In connection with the commissioning of the new administrative building No. 21 in 1939, the existing building No. 2 (similar to the neighbouring building No. 3) was converted into a school building. With suitably chosen partitions, the individual levels were divided into dozens of classrooms, laboratories, drawing rooms, cabinets, dressing rooms, staff room, and head office. The floors were covered with rubber carpets in all classrooms to reduce noise and dust. The classrooms were equipped with modern furniture, all the necessary technical aids, tools and equipment. For some time the building hosted the Young Men Polytechnic School.
The boys would sit on school benches on weekdays in the evening, usually from 6:30 pm to 8:00 pm, and on Saturday mornings. The school cut at least 12 hours from the weekly working schedule, at most 22 hours in upper grades. However, the course of the training was disrupted by the production plans in the factory. Despite criticism from the leadership, the masters repeatedly detained apprentices in the workshops until the daily standard was reached.
The organised education of the boys was designed to educate future qualified employees for the Baťa Group. The task of the school was to acquaint them with the technological process of production, give them the opportunity to acquire the required habits, equip them with the tools for immediate orientation in industrial culture and teach them the sensitivity for its everyday needs. Since the graduate's future was to be linked to the company, education should train him / her for a qualified job with a view to the position of manager.
The schedule included mathematics, geometry, machine science, modelling, and shoemaking. That is, subjects closely related to footwear production and marketing. Already at the beginning of the thirties, some 20 classes were operating within the shoemaking school, some of which were supplemented by teaching in a foreign language (German, English, French, etc.). Juvenile foreigners (British, French, Indians, Yugoslavs, Germans, Dutch, Poles, Swiss, etc.) were also given space at the boarding schools in Zlín.
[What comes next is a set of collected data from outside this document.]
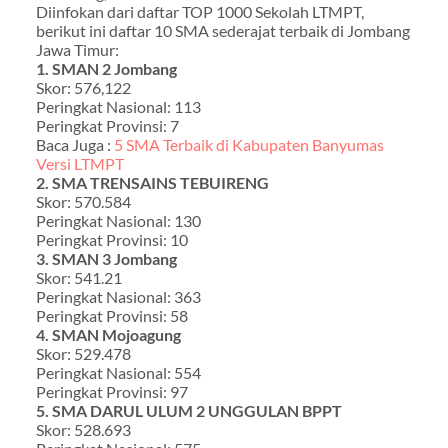
Diinfokan dari daftar TOP 1000 Sekolah LTMPT,
berikut ini daftar 10 SMA sederajat terbaik di Jombang
Jawa Timur:
1. SMAN 2 Jombang
Skor: 576,122
Peringkat Nasional: 113
Peringkat Provinsi: 7
Baca Juga :
5 SMA Terbaik di Kabupaten Banyumas
Versi LTMPT
2. SMA TRENSAINS TEBUIRENG
Skor: 570.584
Peringkat Nasional: 130
Peringkat Provinsi: 10
3. SMAN 3 Jombang
Skor: 541.21
Peringkat Nasional: 363
Peringkat Provinsi: 58
4. SMAN Mojoagung
Skor: 529.478
Peringkat Nasional: 554
Peringkat Provinsi: 97
5. SMA DARUL ULUM 2 UNGGULAN BPPT
Skor: 528.693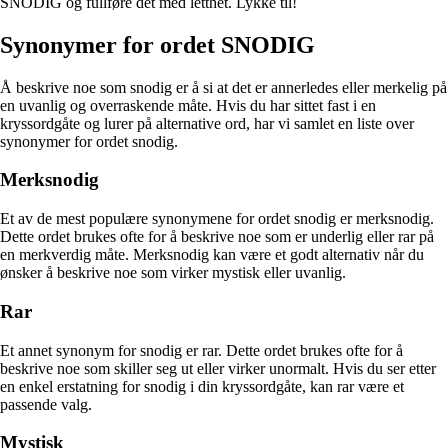
SNODIG og fullføre det med letthet. Lykke til!
Synonymer for ordet SNODIG
Å beskrive noe som snodig er å si at det er annerledes eller merkelig på
en uvanlig og overraskende måte. Hvis du har sittet fast i en
kryssordgåte og lurer på alternative ord, har vi samlet en liste over
synonymer for ordet snodig.
Merksnodig
Et av de mest populære synonymene for ordet snodig er merksnodig.
Dette ordet brukes ofte for å beskrive noe som er underlig eller rar på
en merkverdig måte. Merksnodig kan være et godt alternativ når du
ønsker å beskrive noe som virker mystisk eller uvanlig.
Rar
Et annet synonym for snodig er rar. Dette ordet brukes ofte for å
beskrive noe som skiller seg ut eller virker unormalt. Hvis du ser etter
en enkel erstatning for snodig i din kryssordgåte, kan rar være et
passende valg.
Mystisk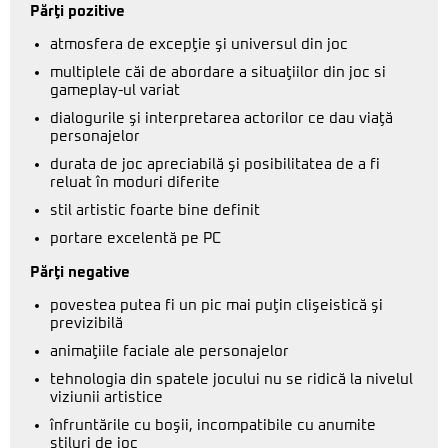
Părţi pozitive
atmosfera de excepţie şi universul din joc
multiplele căi de abordare a situaţiilor din joc si
gameplay-ul variat
dialogurile şi interpretarea actorilor ce dau viaţă
personajelor
durata de joc apreciabilă şi posibilitatea de a fi
reluat în moduri diferite
stil artistic foarte bine definit
portare excelentă pe PC
Părţi negative
povestea putea fi un pic mai puţin clişeistică şi
previzibilă
animaţiile faciale ale personajelor
tehnologia din spatele jocului nu se ridică la nivelul
viziunii artistice
înfruntările cu boşii, incompatibile cu anumite
stiluri de joc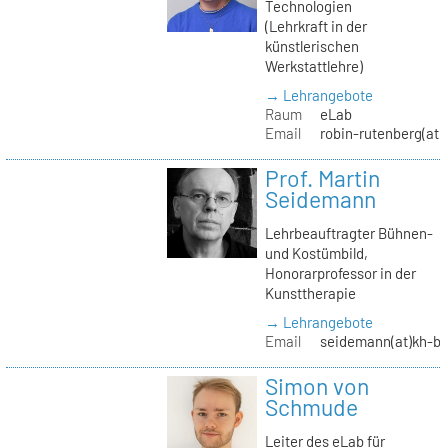
Technologien
(Lehrkraft in der
künstlerischen
Werkstattlehre)
→ Lehrangebote
Raum
eLab
Email
robin-rutenberg(at)
Prof. Martin
Seidemann
Lehrbeauftragter Bühnen-
und Kostümbild,
Honorarprofessor in der
Kunsttherapie
→ Lehrangebote
Email
seidemann(at)kh-be
Simon von
Schmude
Leiter des eLab für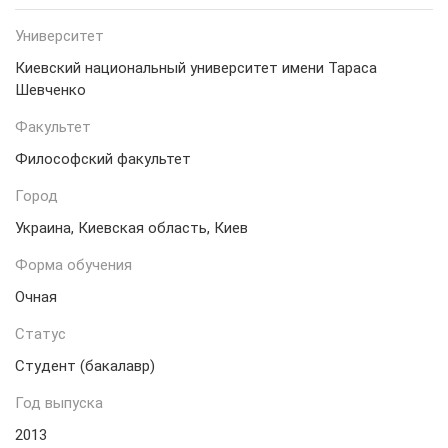
Университет
Киевский национальный университет имени Тараса
Шевченко
Факультет
Философский факультет
Город
Украина, Киевская область, Киев
Форма обучения
Очная
Статус
Студент (бакалавр)
Год выпуска
2013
Here they became acquainted with the Baťa industrial culture and the Czech language, and after this they were expected to become qualified employees of foreign branches in their homeland.
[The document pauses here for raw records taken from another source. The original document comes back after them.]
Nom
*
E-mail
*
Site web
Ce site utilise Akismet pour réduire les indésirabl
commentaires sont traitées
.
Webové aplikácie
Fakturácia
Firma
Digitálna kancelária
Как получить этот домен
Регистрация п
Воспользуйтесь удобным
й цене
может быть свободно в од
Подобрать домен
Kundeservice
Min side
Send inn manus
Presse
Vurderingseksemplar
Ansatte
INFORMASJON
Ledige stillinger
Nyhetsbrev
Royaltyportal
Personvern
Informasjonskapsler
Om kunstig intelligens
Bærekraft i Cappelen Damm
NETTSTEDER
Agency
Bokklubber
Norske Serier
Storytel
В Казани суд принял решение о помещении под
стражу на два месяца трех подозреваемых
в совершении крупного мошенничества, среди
With the expansion of the concern beyond shoe production, interest in education in other fields grew. Gradually, chemical, mechanical, textile, mining and other special schools were established. With their inception, the structure of education changed into that of a polytechnic high school. Instead of three-year courses the study was extended to four years, with III and IV year the so-called master’s school. Completion of the four-year study was supposed to be comparable with that of the lower secondary school; after the end of the 1930s, two more years (V and VI) were added, which the graduates could complete with A-levels.
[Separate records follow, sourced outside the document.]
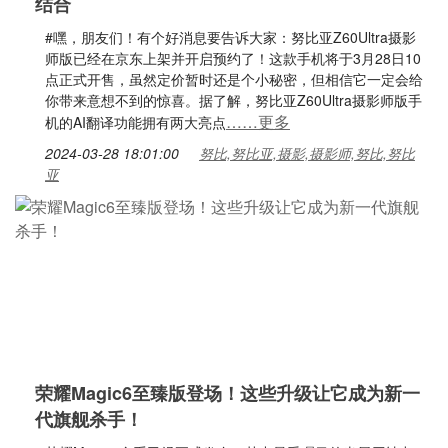
结合
#嘿，朋友们！有个好消息要告诉大家：努比亚Z60Ultra摄影
师版已经在京东上架并开启预约了！这款手机将于3月28日10
点正式开售，虽然定价暂时还是个小秘密，但相信它一定会给
你带来意想不到的惊喜。据了解，努比亚Z60Ultra摄影师版手
……更多
机的AI翻译功能拥有两大亮点
2024-03-28 18:01:00
努比,努比亚,摄影,摄影师,努比,努比
亚
荣耀Magic6至臻版登场！这些升级让它成为新一
代旗舰杀手！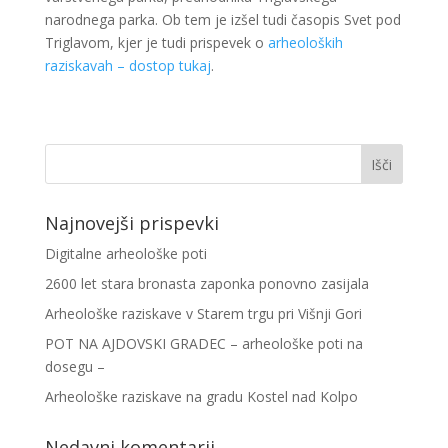
narodnega parka. Ob tem je izšel tudi časopis Svet pod
Triglavom, kjer je tudi prispevek o
arheoloških
raziskavah – dostop tukaj
.
Najnovejši prispevki
Digitalne arheološke poti
2600 let stara bronasta zaponka ponovno zasijala
Arheološke raziskave v Starem trgu pri Višnji Gori
POT NA AJDOVSKI GRADEC – arheološke poti na
dosegu –
Arheološke raziskave na gradu Kostel nad Kolpo
Nedavni komentarji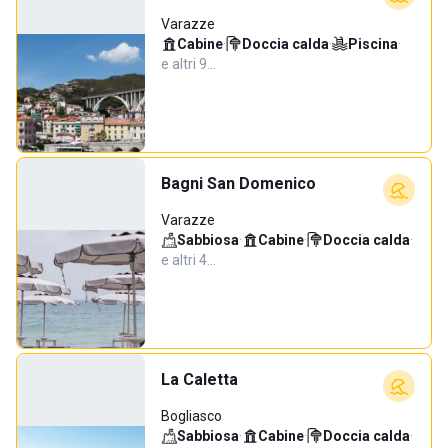
Varazze
Cabine
·
Doccia calda
·
Piscina
·
e altri 9…
Bagni San Domenico
Varazze
Sabbiosa
·
Cabine
·
Doccia calda
·
e altri 4…
La Caletta
Bogliasco
Sabbiosa
·
Cabine
·
Doccia calda
·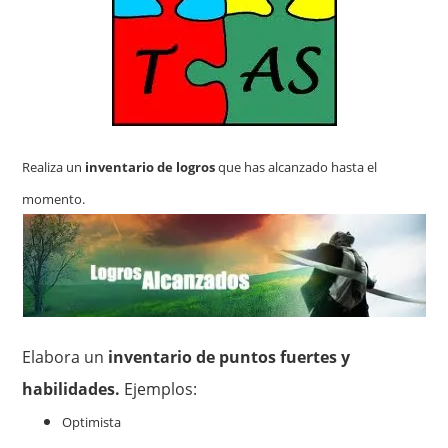
Realiza un
inventario de logros
que has alcanzado hasta el
momento.
Elabora un
inventario de puntos fuertes y
habilidades.
Ejemplos:
Optimista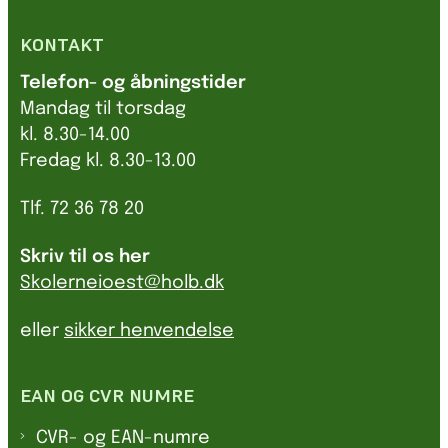
KONTAKT
Telefon- og åbningstider
Mandag til torsdag
kl. 8.30-14.00
Fredag kl. 8.30-13.00
Tlf. 72 36 78 20
Skriv til os her
Skolerneioest@holb.dk
eller
sikker henvendelse
EAN OG CVR NUMRE
CVR- og EAN-numre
The follow-up cycles were open only to those candidates who succeeded in the lower rankings and passed a very rigorous selection, assessing the results at school and in workshops and behaviour at the boarding school. Depending on their level of education, graduates were then to be employed in various positions of responsibility - such as skilled workers and clerks, workers in the lower-level sphere (workshop masters, inspectors) or middle-level officials and technical staff. A truly elite company education meeting the demands placed on top Baťa managers was intended for students of the Zlín industrial college called Tomášov.
The standardisation of Baťa's apprenticeship education was to rationalise the entire educational process. This was in effect remarkably similar to standardised production and marketing processes.